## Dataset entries
# # # # #

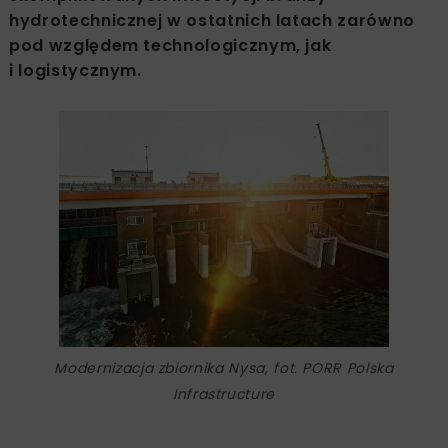
hydrotechnicznej w ostatnich latach zarówno
pod względem technologicznym, jak
i logistycznym.
Modernizacja zbiornika Nysa, fot. PORR Polska
Infrastructure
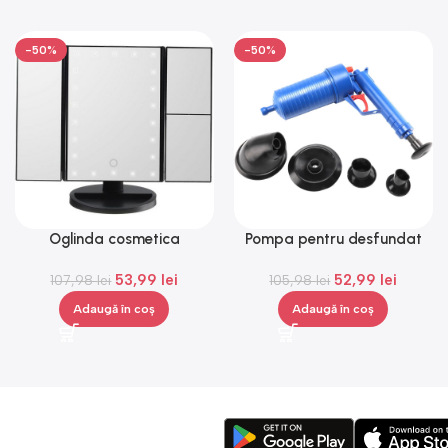
-50%
-50%
Oglinda cosmetica
Pompa pentru desfundat
Superstar, iluminare LED,
Drain Blaster, Gonga®
53,99
lei
52,99
lei
senzor de atingere,Gonga®
107,98
lei
105,98
lei
Adaugă în coș
Adaugă în coș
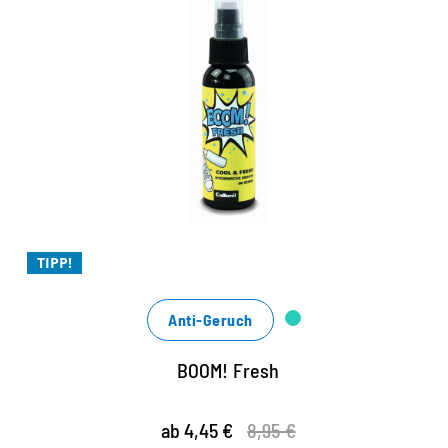
COOL & FRESH – die
hygienische Frische im Schuh
nachhaltige Menthol-Minz-Frische, die dich durch
den Tag begleitet
der effektive, organische Geruchskiller
für frischen, hygienischen Duft
TIPP!
Anti-Geruch
BOOM! Fresh
ab 4,45 €
8,95 €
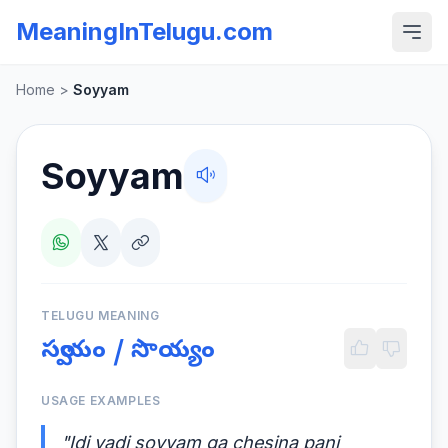
MeaningInTelugu.com
Home
>
Soyyam
Soyyam
TELUGU MEANING
స్వయం / సొయ్యం
USAGE EXAMPLES
"Idi vadi soyyam ga chesina pani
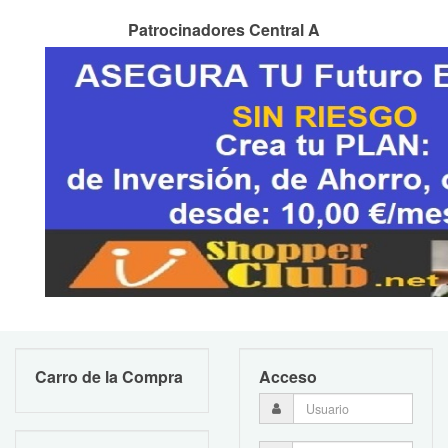
Patrocinadores Central A
Carro de la Compra
Acceso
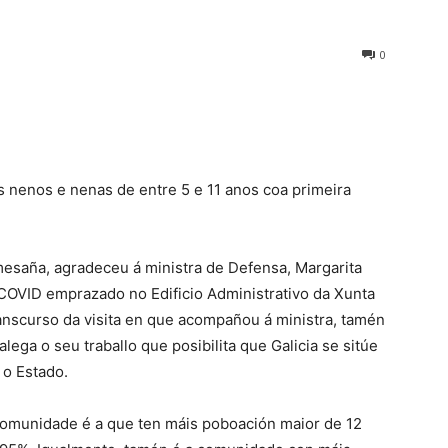
0
 nenos e nenas de entre 5 e 11 anos coa primeira
mesaña, agradeceu á ministra de Defensa, Margarita
n COVID emprazado no Edificio Administrativo da Xunta
anscurso da visita en que acompañou á ministra, tamén
ega o seu traballo que posibilita que Galicia se sitúe
 o Estado.
omunidade é a que ten máis poboación maior de 12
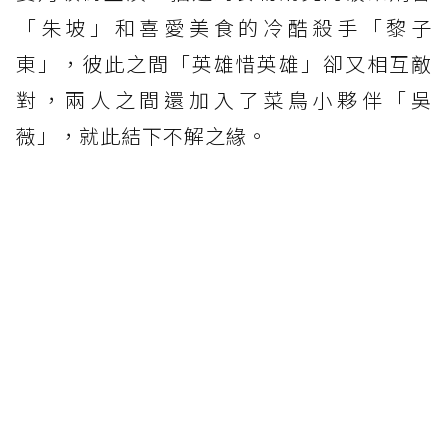
「朱坡」和喜愛美食的冷酷殺手「黎子
東」，彼此之間「英雄惜英雄」卻又相互敵
對，兩人之間還加入了菜鳥小夥伴「吳
薇」，就此結下不解之緣。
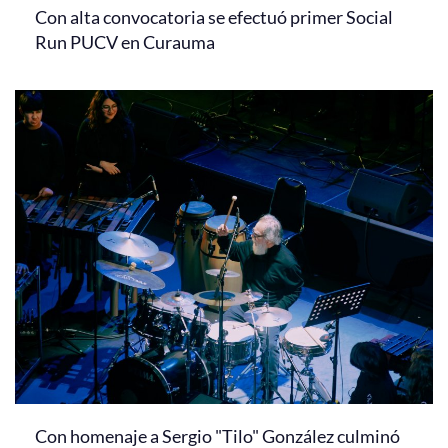
Con alta convocatoria se efectuó primer Social
Run PUCV en Curauma
Con homenaje a Sergio "Tilo" González culminó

# # # # #

## What to do
Starting with the line that has "ga chesina pani" and going on through the line that has "omunidade é a", transcribe the records above exactly, but skip the pictures.

## Your solution
"Idi vadi soyyam ga chesina pani
Patrocinadores Central A
Carro de la Compra
Acceso
0
 nenos e nenas de entre 5 e 11 anos coa primeira
mesaña, agradeceu á ministra de Defensa, Margarita
n COVID emprazado no Edificio Administrativo da Xunta
anscurso da visita en que acompañou á ministra, tamén
ega o seu traballo que posibilita que Galicia se sitúe
 o Estado.
omunidade é a que ten máis poboación maior de 12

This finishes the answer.